Tuesday, October 16, 2007

Configuring application debugging with Record/Replay

In my previous article I explained how to debug processes running in Ubuntu 7.04 VM using Record/Replay technology built into VMware Workstation 6.0.1. This article tells how to use Record/Replay debugging with different distributions of Linux.

When debugging an application using Record/Replay, you need to run the debugger on the Host (outside of Virtual Machine). The reason for this is obvious - if the debugger runs inside the Virtual Machine, it will disturb the execution of the VM and you will not get 100% determinism. The downside of running the debugger outside of the VM is that it cannot use kernel services to debug processes.
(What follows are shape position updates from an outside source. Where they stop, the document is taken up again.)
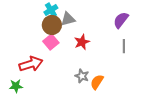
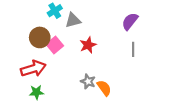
brown circle: (52, 25) -> (40, 37), moved
orange semicircle: (97, 82) -> (104, 88), turned 112
green star: (16, 86) -> (37, 92), moved

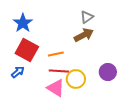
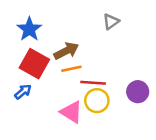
brown arrow: (84, 35) -> (66, 51), moved
red line: (59, 71) -> (93, 83), moved

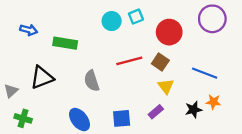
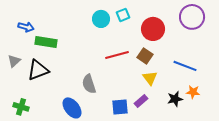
green rectangle: (65, 43) -> (46, 42), moved
gray semicircle: (92, 81) -> (89, 84), moved
gray triangle: (11, 91) -> (14, 61), moved
blue square: (122, 118) -> (120, 107), moved

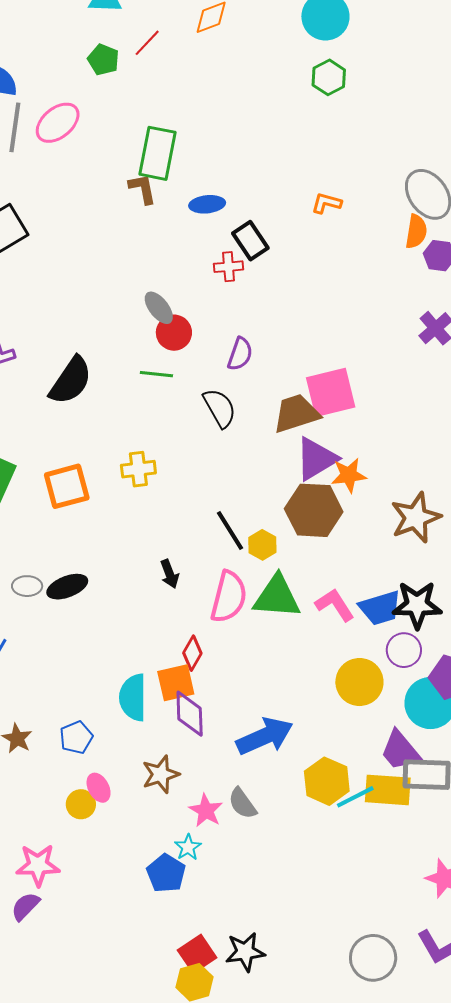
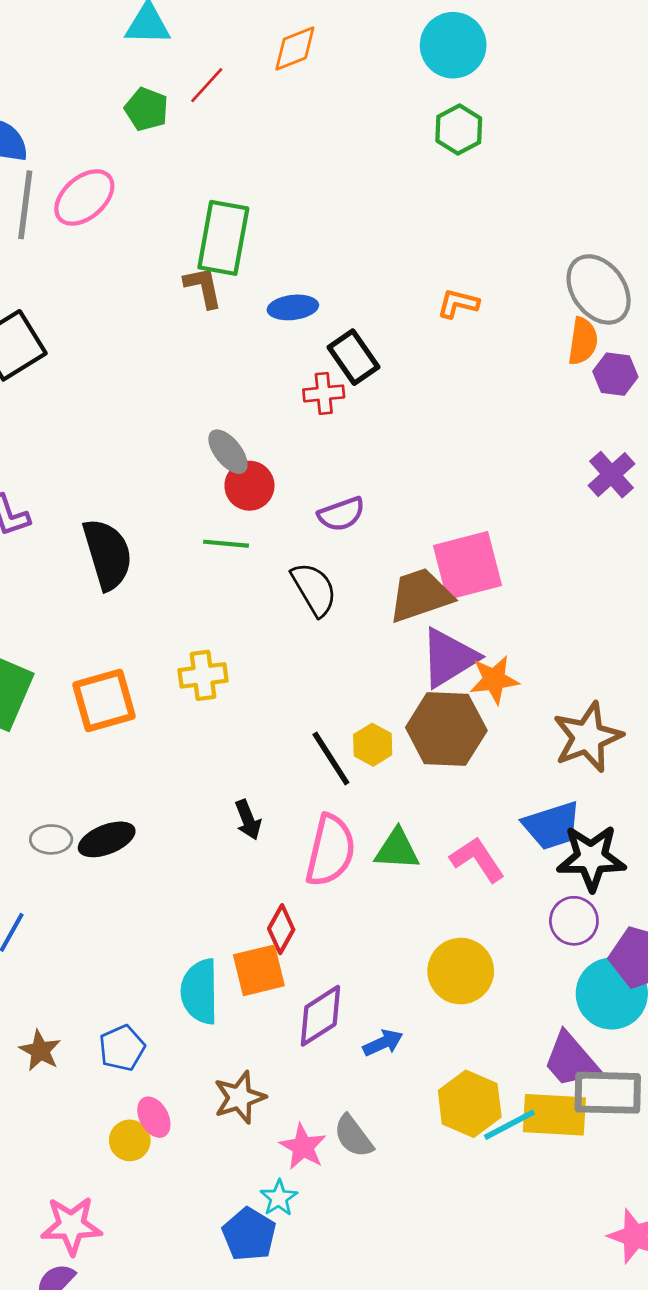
purple semicircle: (240, 354) -> (341, 514), turned 52
black semicircle: (71, 381) -> (107, 554), turned -50
yellow hexagon: (262, 545) -> (373, 745), moved
green triangle: (277, 597) -> (397, 849), size x0.7
blue trapezoid: (380, 608) -> (552, 826), moved
yellow circle: (359, 682) -> (461, 971), moved
purple diamond: (190, 714) -> (320, 1016), moved, turned 60
blue arrow: (265, 736) -> (383, 1043), size x0.5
We solved this problem by teaching our debugger how to implement process-level debugging by traversing Linux kernel data structures. Since the Linux kernel is evolving rapidly, the format of these data structures changes quite frequently. This is why we require users to tell us the offsets of some kernel data structures with the "monitor linuxoffsets" command. Here is example of this command for Ubuntu 7.04:

(gdb) monitor linuxoffsets 0x20614,0x80,0,0x68,0x194,0xa4,0x1b0, \ 0x24,0x18,0x28,0x2000,0xc4,0xec,0x10

This line may look cryptic, but its semantics are quite simple. You can see its format by issuing the following command in gdb:

(gdb) monitor help linuxoffsets
Informs debug stub about offsets in Linux kernel. Offsets have to be
set before other monitor commands are used. The format is:

monitor linuxoffsets [-l] <version>,<mm>,<next_task>,<tasks>, \
<comm>,<pid>,<thread>,<pgd>,<rsp0/esp0>,<fs>,<threadsize>,\
<grouplead>,<threadgroup>,<commsize>

where each field except version, pgd, fs, threadsize and commsize
are hexadecimal offsets of the field in task_struct, pgd is offset
in mm_struct, rsp0/esp0 and fs are offsets in
thread_struct, version is kernel version and threadsize is
THREAD_SIZE. If some field does not exist, use 0. For example:

monitor linuxoffsets 0x20407,0x2c,0x48,0,0x236,0x6c,0x260,0xc,0 \
0xc,0x2000,0x0,0x0,0x10

You may use getlinuxoffsets and getlinuxoffset.gdb scripts to
obtain offsets from kernel with symbols or kernel source tree.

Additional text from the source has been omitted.